» THE DATA:
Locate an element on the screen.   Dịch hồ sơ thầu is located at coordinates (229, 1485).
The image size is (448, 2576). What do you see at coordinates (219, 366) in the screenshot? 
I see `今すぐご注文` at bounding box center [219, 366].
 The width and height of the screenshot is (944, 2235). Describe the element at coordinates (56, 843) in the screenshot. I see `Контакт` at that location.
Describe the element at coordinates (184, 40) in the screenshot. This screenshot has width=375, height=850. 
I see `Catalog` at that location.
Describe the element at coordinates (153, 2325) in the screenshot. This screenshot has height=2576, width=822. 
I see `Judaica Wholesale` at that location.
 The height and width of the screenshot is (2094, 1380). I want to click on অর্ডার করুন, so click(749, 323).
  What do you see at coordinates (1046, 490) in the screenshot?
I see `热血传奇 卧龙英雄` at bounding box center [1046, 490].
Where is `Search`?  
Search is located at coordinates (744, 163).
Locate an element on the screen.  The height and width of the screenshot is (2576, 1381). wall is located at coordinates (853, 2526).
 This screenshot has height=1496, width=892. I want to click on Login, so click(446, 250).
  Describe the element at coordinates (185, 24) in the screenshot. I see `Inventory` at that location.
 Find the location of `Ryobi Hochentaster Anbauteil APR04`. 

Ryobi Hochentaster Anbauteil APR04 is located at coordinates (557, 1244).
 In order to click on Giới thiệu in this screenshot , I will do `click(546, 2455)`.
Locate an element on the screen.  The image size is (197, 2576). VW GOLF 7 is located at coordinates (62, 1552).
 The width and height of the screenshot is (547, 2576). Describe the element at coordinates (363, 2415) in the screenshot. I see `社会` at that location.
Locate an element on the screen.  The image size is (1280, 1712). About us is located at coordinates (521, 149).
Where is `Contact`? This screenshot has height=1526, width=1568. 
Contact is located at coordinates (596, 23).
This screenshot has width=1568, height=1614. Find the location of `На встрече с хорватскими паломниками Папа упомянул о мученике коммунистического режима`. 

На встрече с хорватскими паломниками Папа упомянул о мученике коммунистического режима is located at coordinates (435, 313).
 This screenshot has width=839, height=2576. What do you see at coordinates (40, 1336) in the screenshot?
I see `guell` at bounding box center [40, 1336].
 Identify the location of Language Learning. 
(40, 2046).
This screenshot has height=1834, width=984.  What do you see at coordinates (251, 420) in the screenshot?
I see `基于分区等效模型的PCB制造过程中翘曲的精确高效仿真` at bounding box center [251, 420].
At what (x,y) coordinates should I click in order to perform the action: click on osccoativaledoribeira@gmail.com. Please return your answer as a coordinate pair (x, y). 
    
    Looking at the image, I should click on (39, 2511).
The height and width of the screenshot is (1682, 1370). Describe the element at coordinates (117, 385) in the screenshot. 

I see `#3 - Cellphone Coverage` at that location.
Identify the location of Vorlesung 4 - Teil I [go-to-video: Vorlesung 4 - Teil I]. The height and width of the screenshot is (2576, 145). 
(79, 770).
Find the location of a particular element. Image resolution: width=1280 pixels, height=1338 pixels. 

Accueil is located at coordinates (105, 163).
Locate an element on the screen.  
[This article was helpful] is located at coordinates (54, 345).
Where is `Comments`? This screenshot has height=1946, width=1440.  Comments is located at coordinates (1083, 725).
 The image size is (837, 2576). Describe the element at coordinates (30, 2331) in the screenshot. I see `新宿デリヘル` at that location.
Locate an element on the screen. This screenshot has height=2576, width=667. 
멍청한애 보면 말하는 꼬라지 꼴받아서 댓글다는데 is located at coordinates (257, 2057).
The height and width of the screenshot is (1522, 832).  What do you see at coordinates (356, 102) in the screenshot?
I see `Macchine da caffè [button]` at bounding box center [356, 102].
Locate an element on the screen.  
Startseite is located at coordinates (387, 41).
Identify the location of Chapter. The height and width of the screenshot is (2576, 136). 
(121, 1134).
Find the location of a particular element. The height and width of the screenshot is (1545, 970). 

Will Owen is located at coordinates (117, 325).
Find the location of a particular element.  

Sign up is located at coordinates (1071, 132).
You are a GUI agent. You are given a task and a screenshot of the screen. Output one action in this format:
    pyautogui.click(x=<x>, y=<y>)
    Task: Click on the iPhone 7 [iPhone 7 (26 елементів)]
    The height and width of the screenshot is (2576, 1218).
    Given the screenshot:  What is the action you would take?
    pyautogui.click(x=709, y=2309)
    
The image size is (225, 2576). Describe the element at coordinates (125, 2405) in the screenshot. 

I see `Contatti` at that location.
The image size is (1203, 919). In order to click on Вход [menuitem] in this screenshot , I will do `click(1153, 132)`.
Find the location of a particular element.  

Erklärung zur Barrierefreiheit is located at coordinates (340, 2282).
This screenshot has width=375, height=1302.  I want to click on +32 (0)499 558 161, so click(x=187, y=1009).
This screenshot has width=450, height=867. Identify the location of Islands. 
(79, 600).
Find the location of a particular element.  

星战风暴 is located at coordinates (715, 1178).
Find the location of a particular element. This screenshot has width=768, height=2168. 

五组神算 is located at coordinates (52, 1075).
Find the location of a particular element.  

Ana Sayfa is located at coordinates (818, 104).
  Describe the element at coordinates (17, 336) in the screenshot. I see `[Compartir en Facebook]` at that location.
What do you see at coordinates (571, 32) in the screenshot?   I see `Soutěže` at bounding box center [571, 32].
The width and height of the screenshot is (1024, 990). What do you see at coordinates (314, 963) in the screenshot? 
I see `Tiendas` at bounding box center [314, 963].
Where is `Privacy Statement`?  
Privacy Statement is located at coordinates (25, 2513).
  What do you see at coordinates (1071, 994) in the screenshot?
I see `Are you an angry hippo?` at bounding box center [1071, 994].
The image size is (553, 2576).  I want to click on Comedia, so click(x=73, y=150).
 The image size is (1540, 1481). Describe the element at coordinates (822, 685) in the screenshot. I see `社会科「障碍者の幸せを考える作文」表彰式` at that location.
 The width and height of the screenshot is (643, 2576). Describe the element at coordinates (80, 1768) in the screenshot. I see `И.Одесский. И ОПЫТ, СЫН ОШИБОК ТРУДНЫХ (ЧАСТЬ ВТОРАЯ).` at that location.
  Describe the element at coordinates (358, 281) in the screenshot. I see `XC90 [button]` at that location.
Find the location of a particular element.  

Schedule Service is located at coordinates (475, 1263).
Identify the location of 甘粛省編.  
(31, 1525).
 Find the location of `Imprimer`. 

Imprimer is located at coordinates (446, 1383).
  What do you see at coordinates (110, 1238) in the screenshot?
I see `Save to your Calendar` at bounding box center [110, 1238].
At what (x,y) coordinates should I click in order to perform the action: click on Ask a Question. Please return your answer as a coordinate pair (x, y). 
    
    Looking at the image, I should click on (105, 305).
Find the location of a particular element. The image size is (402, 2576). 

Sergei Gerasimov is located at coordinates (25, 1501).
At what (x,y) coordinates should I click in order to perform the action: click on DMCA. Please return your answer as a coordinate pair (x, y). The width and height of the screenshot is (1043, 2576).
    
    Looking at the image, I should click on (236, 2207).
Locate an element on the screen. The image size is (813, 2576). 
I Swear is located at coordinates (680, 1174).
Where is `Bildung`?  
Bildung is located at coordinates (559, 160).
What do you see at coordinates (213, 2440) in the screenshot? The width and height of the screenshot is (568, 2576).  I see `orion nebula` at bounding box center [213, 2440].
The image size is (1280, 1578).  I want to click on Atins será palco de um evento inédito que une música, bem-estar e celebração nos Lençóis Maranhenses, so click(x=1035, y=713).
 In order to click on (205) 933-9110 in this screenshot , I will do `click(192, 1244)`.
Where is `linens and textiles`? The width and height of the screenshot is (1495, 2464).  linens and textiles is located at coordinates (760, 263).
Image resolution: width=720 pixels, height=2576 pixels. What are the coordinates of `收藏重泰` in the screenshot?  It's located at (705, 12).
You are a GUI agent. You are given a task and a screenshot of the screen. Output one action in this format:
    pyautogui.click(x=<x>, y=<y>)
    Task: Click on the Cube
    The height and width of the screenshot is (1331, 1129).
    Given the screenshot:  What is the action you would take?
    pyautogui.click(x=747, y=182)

» REQUIRED ACTION:
Everything from the line that contains "Task: Click on the Cube" to the last line of the entries above should be repeated word for word, both lines included, with no other output.

» RESULT:
    Task: Click on the Cube
    The height and width of the screenshot is (1331, 1129).
    Given the screenshot:  What is the action you would take?
    pyautogui.click(x=747, y=182)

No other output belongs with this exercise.